By Joe Mandak
Associated Press
PITTSBURGH — Security planning for the Group of 20 economic summit in Pittsburgh is a numbers game driven by questions that can’t readily be answered: How many police officers will be needed for thousands of protesters and how many arrests can be safely and fairly processed in courts?
Police Chief Nate Harper asked 100 U.S. police departments for manpower because he wants 4,000 officers and the city has fewer than 900, though Harper has about doubled that with commitments from regional agencies.
Yet most plans to safeguard the international gathering Sept. 24-25 at the city’s convention center remain highly secretive and in flux - as intelligence and other factors change. Each new answer, it seems, begets another question.
For example, Harper says his 4,000-officer estimate depends on the yet-to-be-determined security perimeter. U.S. Secret Service agents will visit next week to begin that process.
Harper must also house the reinforcements, possibly in officers’ homes, nearby military bases or a “tent city.” Harper assumes he’ll get federal funds, but he can’t guarantee that.
Washington, D.C., is sending a police consultant on crowd control and First Amendment demonstrations, said D.C. Assistant Chief Patrick Burke.
The district doubled its 4,000-officer force with outside police for President Barack Obama’s inauguration, which drew 1.8 million people. The extra officers were used mostly for crowd control, Burke said. Washington’s G-20 gathering in November was uneventful, even without extra police, he said.
“Even when there are crowds for demonstrations, you have to keep in mind people’s First Amendment rights. You have to balance that with the need for security,” Burke said.
Seattle’s retired police chief, Norm Stamper, said Harper’s estimate of 4,000 officers shows Pittsburgh has learned from rioting outside the 1999 World Trade Organization meetings.
“We didn’t have nearly that many officers and that was a huge problem,” Stamper said.
Stamper had about 900 officers plus brass and detectives who hadn’t done street duty in years and a few hundred from outlying departments.
But the Seattle police weren’t mentally prepared for violence despite problems at a WTO event in Geneva months before.
“We naively assumed this was a European phenomenon, and that we had not seen that kind of violence in this country since the anti-war movement of the 1960s and 1970s,” Stamper said.

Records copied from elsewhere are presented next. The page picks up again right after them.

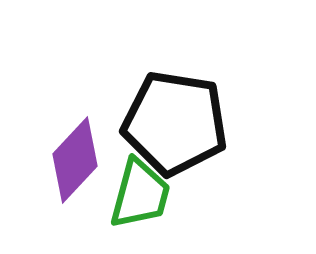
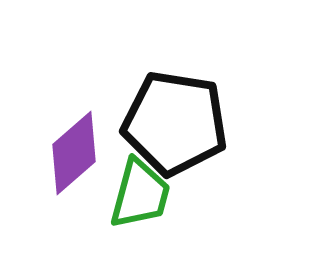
purple diamond: moved 1 px left, 7 px up; rotated 6 degrees clockwise
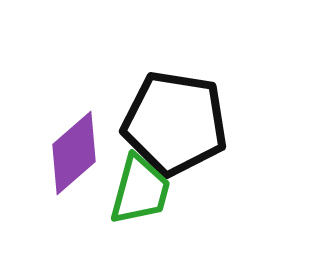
green trapezoid: moved 4 px up
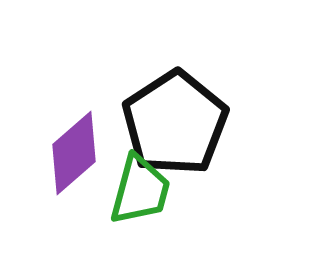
black pentagon: rotated 30 degrees clockwise
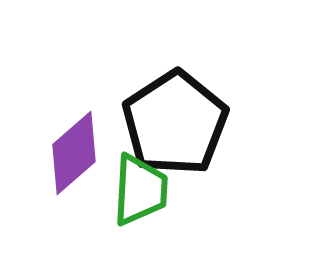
green trapezoid: rotated 12 degrees counterclockwise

In Seattle, police arrested about 500 protesters out of an estimated 50,000 that descended on that city for the WTO meeting. That included 175 people who sued for wrongful arrest, saying they merely staged a peaceful protest in an area deemed a “no protest zone” by the police. The city’s insurance carrier settled those claims for $1 million.
Organizers in Pittsburgh have said only that several thousand protesters are expected in September.
Advocates for the protesters have already told city officials that outfitting police in riot gear would fuel violence. Mayor Luke Ravenstahl has said he wants to prevent problems by meeting beforehand with protest groups.
Stamper found out that’s no guarantee.
He said he even mapped out plans for protesters to get TV face time as they were arrested, but anarchists still hurled bricks then blended into crowds by pushing baby carriages or wearing costumes. That prompted the decision Stamper most regrets, firing tear gas that he says escalated the melee.
“Philosophically, if I need to be pigeonholed, I would be on the side of those who opposed the WTO,” Stamper said. “But, I’m sorry, you can’t throw a brick to send that message.”
Harper says police should arrest only those who threaten health and safety.
Allegheny County plans to process arrestees at its family law center - the former county jail with room for about 250 prisoners.
“We’re going to be preparing for, obviously, mass arrests,” court administrator Ray Billotte said. “We hope it doesn’t come to fruition, but if it does we’ll be prepared.”